Steinmetz und Dorfchronist

04. Juni 2018, 22:13 Uhr
Das Gemälde zeigt Wilhelm Arnold V. und seine Ehefrau Katharina. (Foto: vh)

Die aus Beuern stammende Familie Arnold ist untrennbar mit Allendorf verbunden. Das markante Fachwerkgebäude in der Marktstraße 7, Künstlerhof Arnold, wird gerade in ein Bildungs- und Kulturzentrum umgestaltet. Darin versammelten sich am Sonntag Mitglieder des Freundeskreises W. H. Arnold zur Hauptversammlung. In der Remise des Heimatmuseums wurde anschließend die Ausstellung »Wilhelm Arnold V.« eröffnet.

Wilhelm Arnold V. lebte von 1856 bis 1934 in Beuern. Eigenständig brachte er sich das Steinmetzhandwerk bei. Er bekam Aufträge für Grabkreuze, Futterkrippen, Torpfosten und anderes. Außerdem hat er viele Bilder gemalt und allerlei Aufzeichnungen angefertigt. Eines seiner sechs Kinder, Wilhelm Heidwolf Arnold, studierte Bildhauerei und Malerei, heiratete und zog 1926 in das Haus Marktstraße. 1984 starb der akademische Künstler in Allendorf. Nach ihm ist der Künstlerhof benannt.

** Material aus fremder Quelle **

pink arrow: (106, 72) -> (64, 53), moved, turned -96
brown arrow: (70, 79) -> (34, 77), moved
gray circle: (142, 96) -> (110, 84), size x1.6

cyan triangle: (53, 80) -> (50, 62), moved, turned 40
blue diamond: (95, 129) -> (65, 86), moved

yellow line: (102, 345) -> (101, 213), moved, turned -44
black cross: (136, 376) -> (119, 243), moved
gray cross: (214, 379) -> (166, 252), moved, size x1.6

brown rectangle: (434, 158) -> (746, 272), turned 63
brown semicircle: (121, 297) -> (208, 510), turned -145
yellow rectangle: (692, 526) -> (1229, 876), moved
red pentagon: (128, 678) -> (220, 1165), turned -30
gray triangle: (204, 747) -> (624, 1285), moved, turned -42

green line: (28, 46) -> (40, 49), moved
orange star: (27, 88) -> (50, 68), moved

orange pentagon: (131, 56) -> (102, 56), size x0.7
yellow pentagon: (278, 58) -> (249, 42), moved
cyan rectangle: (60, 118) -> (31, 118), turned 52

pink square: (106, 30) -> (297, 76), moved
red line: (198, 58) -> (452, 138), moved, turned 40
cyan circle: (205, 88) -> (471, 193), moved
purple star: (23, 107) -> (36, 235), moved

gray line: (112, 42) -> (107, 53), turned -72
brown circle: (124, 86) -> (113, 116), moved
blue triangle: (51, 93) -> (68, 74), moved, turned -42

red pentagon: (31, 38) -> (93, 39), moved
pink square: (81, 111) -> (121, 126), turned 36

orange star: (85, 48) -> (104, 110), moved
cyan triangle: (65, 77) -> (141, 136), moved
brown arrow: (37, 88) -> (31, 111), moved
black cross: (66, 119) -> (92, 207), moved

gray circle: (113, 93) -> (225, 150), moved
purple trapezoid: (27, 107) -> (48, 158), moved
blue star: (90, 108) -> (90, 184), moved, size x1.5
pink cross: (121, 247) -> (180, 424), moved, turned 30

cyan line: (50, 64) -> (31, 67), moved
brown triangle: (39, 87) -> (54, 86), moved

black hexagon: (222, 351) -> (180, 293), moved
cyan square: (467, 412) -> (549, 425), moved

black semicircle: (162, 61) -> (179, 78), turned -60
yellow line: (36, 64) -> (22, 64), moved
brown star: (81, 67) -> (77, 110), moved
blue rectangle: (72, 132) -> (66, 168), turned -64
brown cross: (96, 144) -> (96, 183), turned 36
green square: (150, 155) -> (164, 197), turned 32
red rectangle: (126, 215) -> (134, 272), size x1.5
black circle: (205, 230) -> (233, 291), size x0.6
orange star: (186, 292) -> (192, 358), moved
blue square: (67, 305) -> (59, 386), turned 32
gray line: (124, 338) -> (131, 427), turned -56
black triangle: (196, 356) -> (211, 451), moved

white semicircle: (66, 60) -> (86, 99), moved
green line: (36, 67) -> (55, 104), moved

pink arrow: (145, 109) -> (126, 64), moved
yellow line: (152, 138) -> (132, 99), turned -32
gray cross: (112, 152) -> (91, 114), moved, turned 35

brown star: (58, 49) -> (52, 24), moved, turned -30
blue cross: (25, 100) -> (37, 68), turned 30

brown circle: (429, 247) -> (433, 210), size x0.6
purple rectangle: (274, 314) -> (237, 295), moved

Sein einziger Sohn, Dr. Heidwolf Arnold, erwarb das Anwesen 1990. Der pensionierte Medizinprofessor wohnt in Freiburg/Breisgau. Er ist auch Vorsitzender des Freundeskreises. Zur Hauptversammlung und Ausstellungseröffnung weilte er in Allendorf. Zunächst würdigte er nochmals die Vorjahresveranstaltung zu Ehren des 120. Geburtstags seines Vaters. Dann ging er auf die neue Nutzung des Gebäudes ein. Die Volkshochschule des Landkreises Gießen habe das Programm »Bildungssommer im Künstlerhof Arnold« entwickelt.

Die erste Veranstaltung, ein zweitägiger Englisch-Kompaktkurs, sei just gelaufen. Bei Bedarf würden die Räume des Künstlerhofs für andere Ausstellungen Platz machen. Zurzeit hängen hier verschiedene Werkbeispiele von W. H. Arnold. Die Internetseite www.wilhelm-heidwolf-arnold.de sei aktualisiert worden, sagte der Vorsitzende. Das in der Marktstraße 5 wohnende Ehepaar Güss habe zum 1. Mai die Künstlerhof-Gaststätte neu eröffnet.

Die Ausstellung »Wilhelm Arnold V.« in der Remise hat dessen Urenkelin, Margitta Handloser aus Beuern, zusammengestellt. Der Steinmetz war auch Dorfchronist. Als ein solcher sind unzählige Schriftstücke überliefert, außerdem Zeichnungen von Gebäuden und Personen. Die Ausstellung ist bis zum 1. Juli zu sehen. Besuch nach telefonischer Anmeldung bei Brunhilde Trenz (0 64 07/52 67).